Gayo A, Mozo L, Suárez A, Tuñón A, Lahoz C, Gutiérrez C
Department of Immunology, Hospital Central de Asturias, Universidad de Oviedo, Spain.
Neurology. 1999 Jun 10;52(9):1764-70. doi: 10.1212/wnl.52.9.1764.
Interferon beta (IFNbeta) lessens the overall frequency of acute attacks in patients with the relapsing-remitting form of multiple sclerosis (RRMS). IFNbeta may act by decreasing the synthesis of inflammatory cytokines.
To determine whether IFNbeta-1b treatment had an initial and sustained effect on the in vivo synthesis and secretion of tumor necrosis factor alpha (TNFalpha) and IFNgamma.
A highly sensitive reverse-transcriptase PCR technique was used to measure baseline levels of mRNA in freshly isolated cells from patients before therapy and at 3, 6, and 12 months of treatment. Also, protein concentration was measured in serum and in culture supernatants from mitogen-stimulated cells. The authors studied 16 patients, of whom 11 did not have clinical exacerbations, whereas 5 had one clinical relapse each during the study.
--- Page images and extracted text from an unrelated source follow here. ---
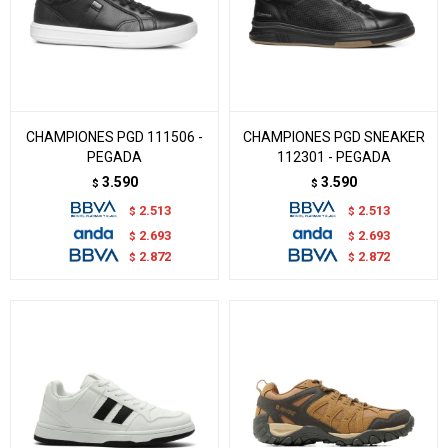
CHAMPIONES PGD 111506 -
CHAMPIONES PGD SNEAKER
PEGADA
112301 - PEGADA
3.590
3.590
$
$
2.513
2.513
$
$
2.693
2.693
$
$
2.872
2.872
$
$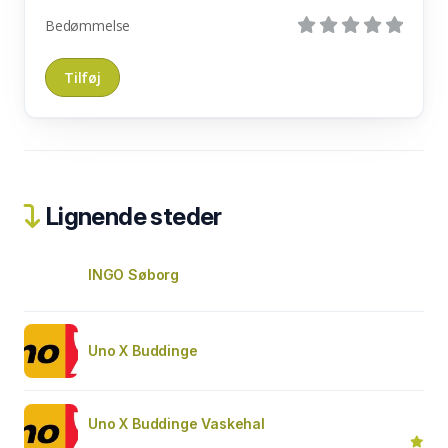
Bedømmelse
Lignende steder
INGO Søborg
Uno X Buddinge
Uno X Buddinge Vaskehal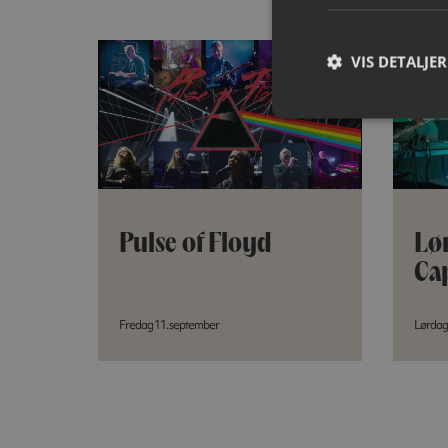
VIS DETALJER
Pulse of Floyd
Lø
Ca
Fredag 11. september
Lørdag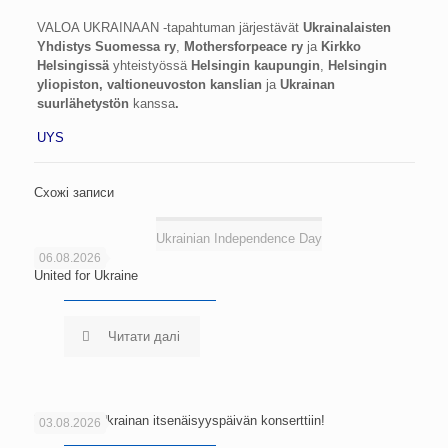
VALOA UKRAINAAN -tapahtuman järjestävät
Ukrainalaisten
Yhdistys Suomessa ry
,
Mothersforpeace ry
ja
Kirkko
Helsingissä
yhteistyössä
Helsingin kaupungin
,
Helsingin
yliopiston, valtioneuvoston kanslian
ja
Ukrainan
suurlähetystön
kanssa
.
UYS
Схожі записи
Ukrainian Independence Day
06.08.2026
United for Ukraine
Читати далі
Tervetuloa Ukrainan itsenäisyyspäivän konserttiin!
03.08.2026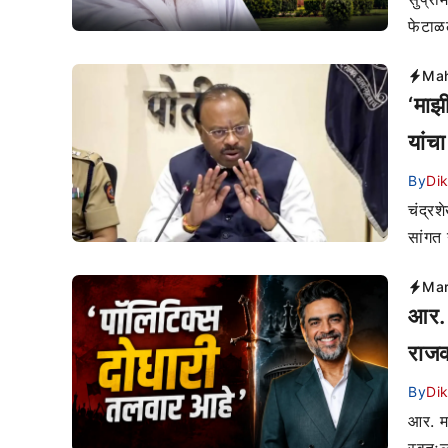
फेटाळल
Mah
‘माझी
यांच
By
Di
चंद्रश
सांगत 
Mar
आर. 
राजक
By
Di
आर. म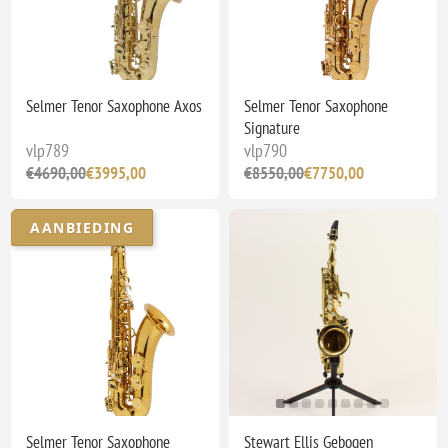
Selmer Tenor Saxophone Axos
Selmer Tenor Saxophone
Signature
vlp789
vlp790
€4690,00
€3995,00
€8550,00
€7750,00
AANBIEDING
Selmer Tenor Saxophone
Stewart Ellis Gebogen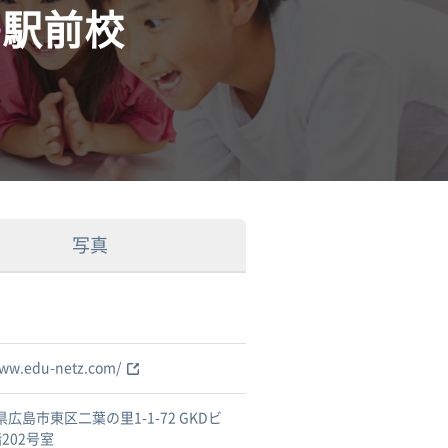
島駅前校
写真
www.edu-netz.com/
広島市東区二葉の里1-1-72 GKDビ
202号室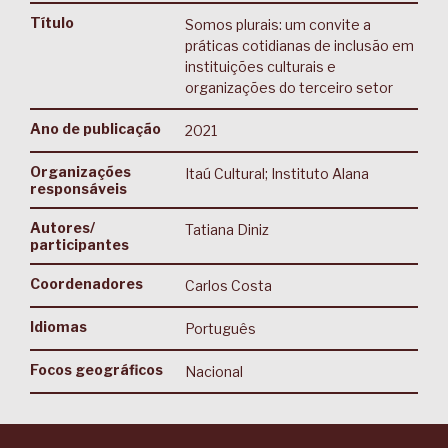
Título
Somos plurais: um convite a
práticas cotidianas de inclusão em
instituições culturais e
organizações do terceiro setor
Ano de publicação
2021
Organizações
Itaú Cultural; Instituto Alana
responsáveis
Autores/
Tatiana Diniz
participantes
Coordenadores
Carlos Costa
Idiomas
Português
Focos geográficos
Nacional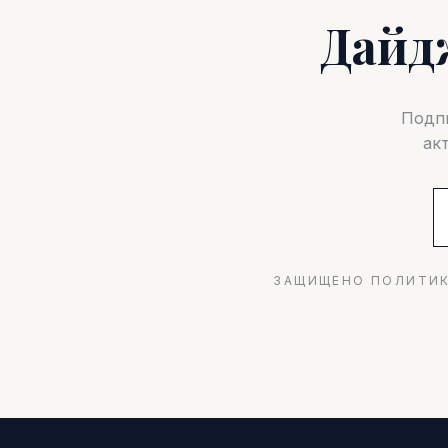
Дайд
Подпи
ак
ЗАЩИЩЕНО ПОЛИТИК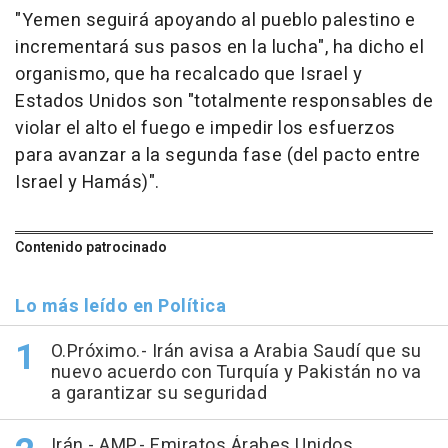
"Yemen seguirá apoyando al pueblo palestino e
incrementará sus pasos en la lucha", ha dicho el
organismo, que ha recalcado que Israel y
Estados Unidos son "totalmente responsables de
violar el alto el fuego e impedir los esfuerzos
para avanzar a la segunda fase (del pacto entre
Israel y Hamás)".
Contenido patrocinado
Lo más leído en Política
O.Próximo.- Irán avisa a Arabia Saudí que su
nuevo acuerdo con Turquía y Pakistán no va
a garantizar su seguridad
Irán.- AMP.- Emiratos Árabes Unidos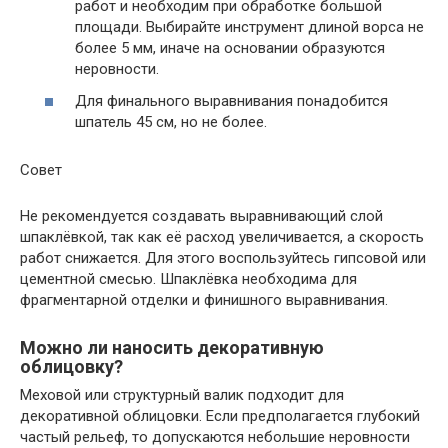
работ и необходим при обработке большой
площади. Выбирайте инструмент длиной ворса не
более 5 мм, иначе на основании образуются
неровности.
Для финального выравнивания понадобится
шпатель 45 см, но не более.
Совет
Не рекомендуется создавать выравнивающий слой
шпаклёвкой, так как её расход увеличивается, а скорость
работ снижается. Для этого воспользуйтесь гипсовой или
цементной смесью. Шпаклёвка необходима для
фрагментарной отделки и финишного выравнивания.
Можно ли наносить декоративную
облицовку?
Меховой или структурный валик подходит для
декоративной облицовки. Если предполагается глубокий
частый рельеф, то допускаются небольшие неровности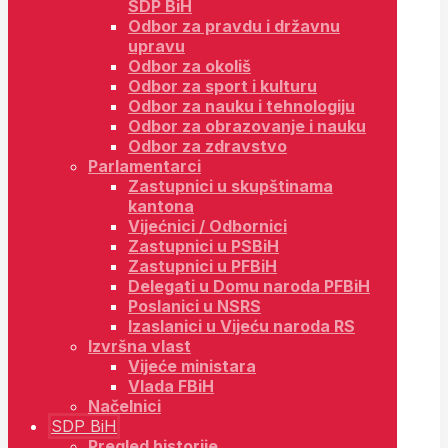
SDP BiH
Odbor za pravdu i državnu
upravu
Odbor za okoliš
Odbor za sport i kulturu
Odbor za nauku i tehnologiju
Odbor za obrazovanje i nauku
Odbor za zdravstvo
Parlamentarci
Zastupnici u skupštinama
kantona
Vijećnici / Odbornici
Zastupnici u PSBiH
Zastupnici u PFBiH
Delegati u Domu naroda PFBiH
Poslanici u NSRS
Izaslanici u Vijeću naroda RS
Izvršna vlast
Vijeće ministara
Vlada FBiH
Načelnici
SDP BiH
Pregled historije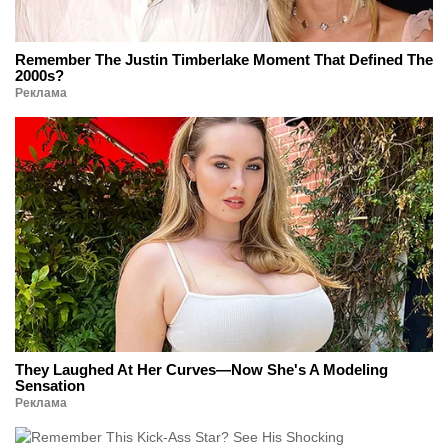
Remember The Justin Timberlake Moment That Defined The
2000s?
Реклама
They Laughed At Her Curves—Now She's A Modeling
Sensation
Реклама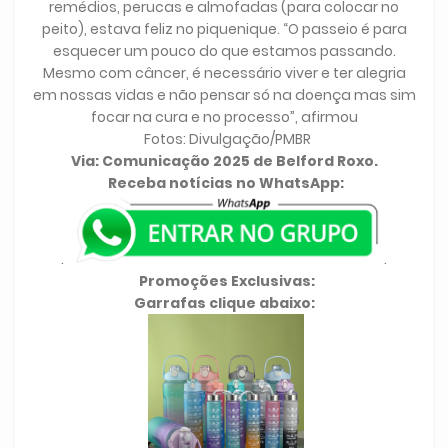
remédios, perucas e almofadas (para colocar no
peito), estava feliz no piquenique. “O passeio é para
esquecer um pouco do que estamos passando.
Mesmo com câncer, é necessário viver e ter alegria
em nossas vidas e não pensar só na doença mas sim
focar na cura e no processo”, afirmou
Fotos: Divulgação/PMBR
Via: Comunicação 2025 de Belford Roxo.
Receba notícias no WhatsApp:
.
.
Promoções Exclusivas:
Garrafas clique abaixo: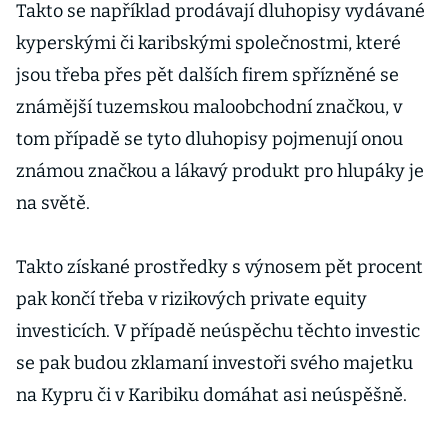
Takto se například prodávají dluhopisy vydávané
kyperskými či karibskými společnostmi, které
jsou třeba přes pět dalších firem spřízněné se
známější tuzemskou maloobchodní značkou, v
tom případě se tyto dluhopisy pojmenují onou
známou značkou a lákavý produkt pro hlupáky je
na světě.
Takto získané prostředky s výnosem pět procent
pak končí třeba v rizikových private equity
investicích. V případě neúspěchu těchto investic
se pak budou zklamaní investoři svého majetku
na Kypru či v Karibiku domáhat asi neúspěšně.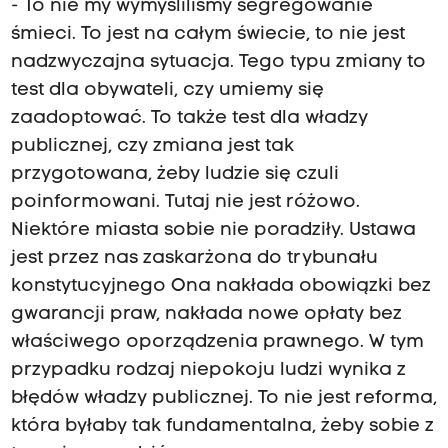
- To nie my wymyśliliśmy segregowanie
śmieci. To jest na całym świecie, to nie jest
nadzwyczajna sytuacja. Tego typu zmiany to
test dla obywateli, czy umiemy się
zaadoptować. To także test dla władzy
publicznej, czy zmiana jest tak
przygotowana, żeby ludzie się czuli
poinformowani. Tutaj nie jest różowo.
Niektóre miasta sobie nie poradziły. Ustawa
jest przez nas zaskarżona do trybunału
konstytucyjnego Ona nakłada obowiązki bez
gwarancji praw, nakłada nowe opłaty bez
właściwego oporządzenia prawnego. W tym
przypadku rodzaj niepokoju ludzi wynika z
błędów władzy publicznej. To nie jest reforma,
która byłaby tak fundamentalna, żeby sobie z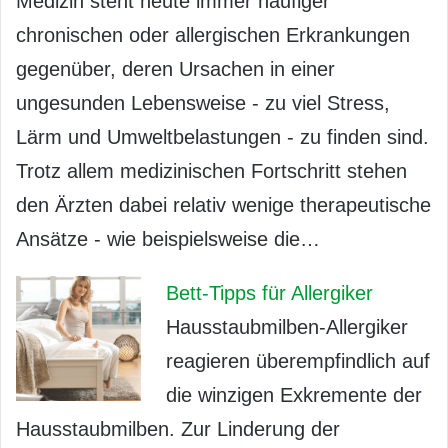
Medizin steht heute immer häufiger
chronischen oder allergischen Erkrankungen
gegenüber, deren Ursachen in einer
ungesunden Lebensweise - zu viel Stress,
Lärm und Umweltbelastungen - zu finden sind.
Trotz allem medizinischen Fortschritt stehen
den Ärzten dabei relativ wenige therapeutische
Ansätze - wie beispielsweise die…
Bett-Tipps für Allergiker
Hausstaubmilben-Allergiker
reagieren überempfindlich auf
die winzigen Exkremente der
Hausstaubmilben. Zur Linderung der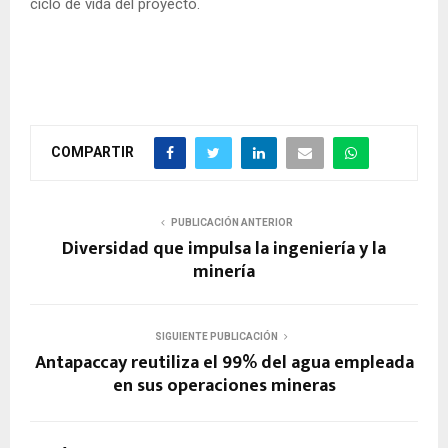
ciclo de vida del proyecto.
COMPARTIR
PUBLICACIÓN ANTERIOR
Diversidad que impulsa la ingeniería y la
minería
SIGUIENTE PUBLICACIÓN
Antapaccay reutiliza el 99% del agua empleada
en sus operaciones mineras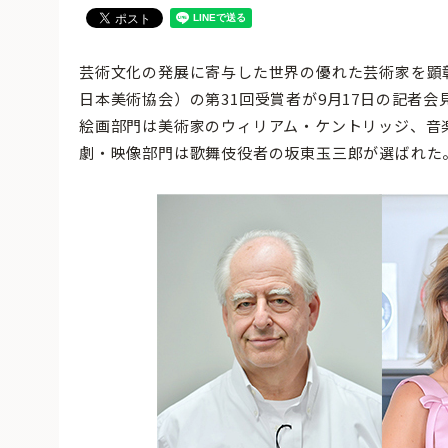
芸術文化の発展に寄与した世界の優れた芸術家を顕
日本美術協会）の第31回受賞者が9月17日の記者会
絵画部門は美術家のウィリアム・ケントリッジ、音
劇・映像部門は歌舞伎役者の坂東玉三郎が選ばれた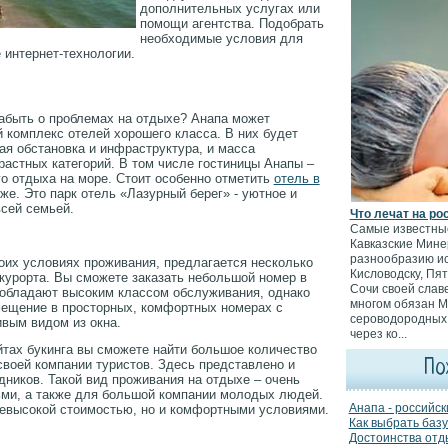
дополнительных услугах или
помощи агентства. Подобрать
необходимые условия для
 интернет-технологии.
забыть о проблемах на отдыхе? Анапа может
 комплекс отелей хорошего класса. В них будет
ая обстановка и инфраструктура, и масса
растных категорий. В том числе гостиницы Анапы –
о отдыха на море. Стоит особенно отметить
отель в
же. Это парк отель «Лазурный берег» - уютное и
сей семьей.
Что лечат на ро
Самые известные
Кавказские Мине
разнообразию ис
воих условиях проживания, предлагается несколько
Кисловодску, Пят
курорта. Вы сможете заказать небольшой номер в
Сочи своей слав
 обладают высоким классом обслуживания, однако
многом обязан 
мещение в просторных, комфортных номерах с
сероводородных 
вым видом из окна.
через ко...
йтах букинга вы сможете найти большое количество
По
воей компании туристов. Здесь представлено и
дников. Такой вид проживания на отдыхе – очень
ьми, а также для большой компании молодых людей.
Анапа - российск
невысокой стоимостью, но и комфортными условиями.
Как выбрать баз
Достоинства отд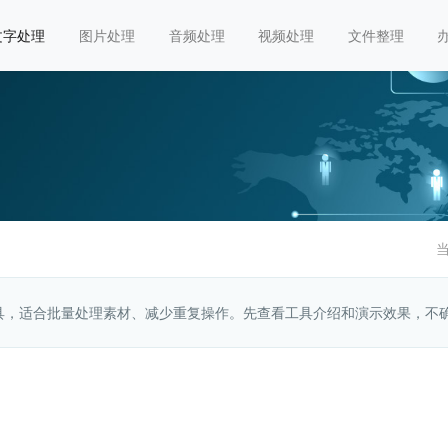
文字处理
图片处理
音频处理
视频处理
文件整理
工具，适合批量处理素材、减少重复操作。先查看工具介绍和演示效果，不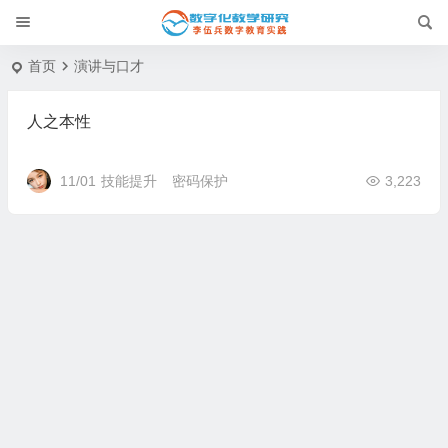
首页
演讲与口才
人之本性
11/01
技能提升
密码保护
3,223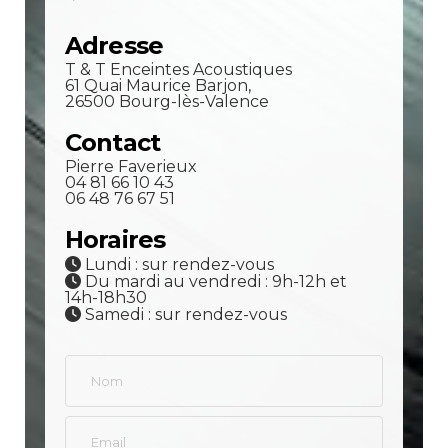
Adresse
T & T Enceintes Acoustiques
61 Quai Maurice Barjon,
26500 Bourg-lès-Valence
Contact
Pierre Faverieux
04 81 66 10 43
06 48 76 67 51
Horaires
Lundi : sur rendez-vous
Du mardi au vendredi : 9h-12h et
14h-18h30
Samedi : sur rendez-vous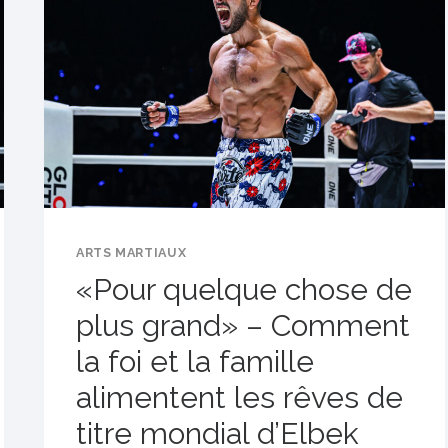
SOUMISSION
À
SUCCÈS
RÉSERVÉS
POUR
ONE
FIGHT
NIGHT
47
ARTS MARTIAUX
«Pour quelque chose de
plus grand» – Comment
la foi et la famille
alimentent les rêves de
titre mondial d’Elbek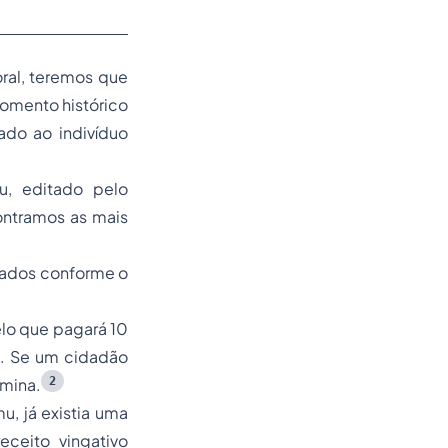
oral, teremos que
 momento histórico
ado ao indivíduo
u
, editado pelo
ntramos as mais
otados conforme o
lo que pagará 10
a. Se um cidadão
2
 mina.
mu,
já existia uma
eceito vingativo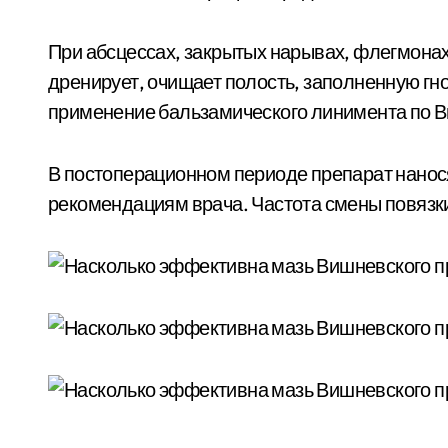
При абсцессах, закрытых нарывах, флегмонах
дренирует, очищает полость, заполненную гн
применение бальзамического линимента по 
В постоперационном периоде препарат нанося
рекомендациям врача. Частота смены повязки 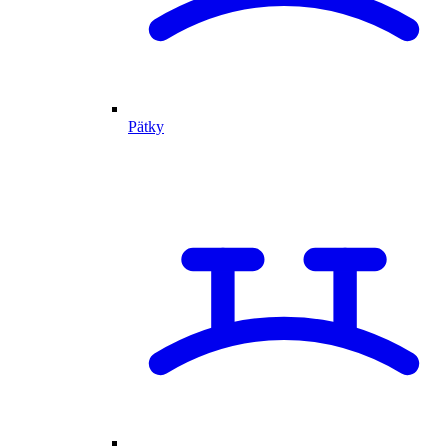
Pätky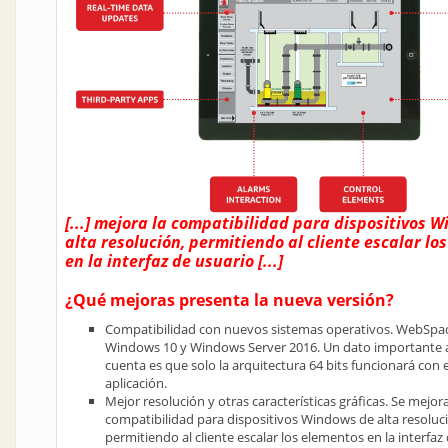
[...] mejora la compatibilidad para dispositivos 
alta resolución, permitiendo al cliente escalar lo
en la interfaz de usuario [...]
¿Qué mejoras presenta la nueva versión?
Compatibilidad con nuevos sistemas operativos. WebSpac
Windows 10 y Windows Server 2016. Un dato importante a
cuenta es que solo la arquitectura 64 bits funcionará con
aplicación.
Mejor resolución y otras características gráficas. Se mejora
compatibilidad para dispositivos Windows de alta resoluc
permitiendo al cliente escalar los elementos en la interfaz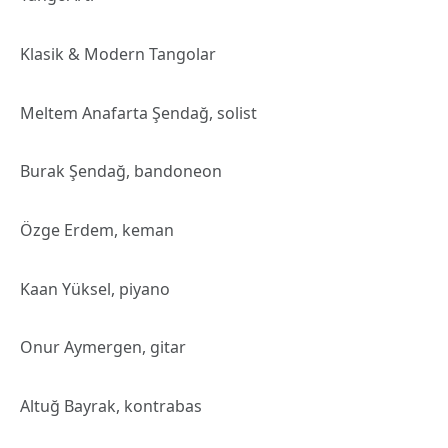
Klasik & Modern Tangolar
Meltem Anafarta Şendağ, solist
Burak Şendağ, bandoneon
Özge Erdem, keman
Kaan Yüksel, piyano
Onur Aymergen, gitar
Altuğ Bayrak, kontrabas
Mean values of TNFalpha mRNA levels in the 11 stable patients decreased significantly at 3 and 6 months of treatment in comparison with initial data. After 6 months of therapy, IFNbeta-1b downmodulated TNFalpha transcripts in the 5 patients who experienced relapse. In this group of patients, TNFalpha levels rose sharply to reach pretreated values at 1 year of IFNbeta-1b treatment. At the beginning of therapy, 6 patients had high concentrations of serum TNFalpha, which decreased to normal values following IFNbeta-1b therapy. IFNgamma mRNA expression also diminished after 6 and 12 months of IFNbeta-1b therapy in the group of stable patients, whereas nonrelevant variations were observed in patients who had one relapse. Initially, patients' peripheral mononuclear cells secreted diminished amounts of TNFalpha and IFNgamma on PHA + PMA mitogen stimulation in comparison with normal control subjects. After 1 year of therapy, IFNbeta-1b restored the normal production of TNFalpha, whereas therapy did not restore IFNgamma secretion to control values.
IFNbeta-1b decreases the spontaneous expression of two proinflammatory cytokines.
干扰素β(IFNβ)可降低复发缓解型多发性硬化症(RRMS)患者急性发作的总体频率。IFNβ可能通过减少炎性细胞因子的合成发挥作用。
确定IFNβ-1b治疗对肿瘤坏死因子α(TNFα)和干扰素γ(IFNγ)的体内合成及分泌是否具有初始和持续影响。
采用高灵敏度逆转录聚合酶链反应技术,测量治疗前及治疗3、6和12个月时患者新鲜分离细胞中mRNA的基线水平。此外,还测量了丝裂原刺激细胞的血清及培养上清液中的蛋白质浓度。作者研究了16例患者,其中11例无临床病情加重,而5例在研究期间各有一次临床复发。
与初始数据相比,11例病情稳定患者的TNFα mRNA水平平均值在治疗3个月和6个月时显著降低。治疗6个月后,IFNβ-1b使5例复发患者的TNFα转录本下调。在这组患者中,TNFα水平在IFNβ-1b治疗1年时急剧上升至治疗前水平。治疗开始时,6例患者血清TNFα浓度较高,IFNβ-1b治疗后降至正常水平。在病情稳定的患者组中,IFNβ-1b治疗6个月和12个月后,IFNγ mRNA表达也降低,而有一次复发的患者中观察到无显著变化。最初,与正常对照受试者相比,患者外周血单个核细胞在PHA + PMA丝裂原刺激下分泌的TNFα和IFNγ量减少。治疗1年后,IFNβ-1b恢复了TNFα的正常产生,而治疗未将IFNγ分泌恢复至对照值。
IFNβ-1b可降低两种促炎细胞因子的自发表达。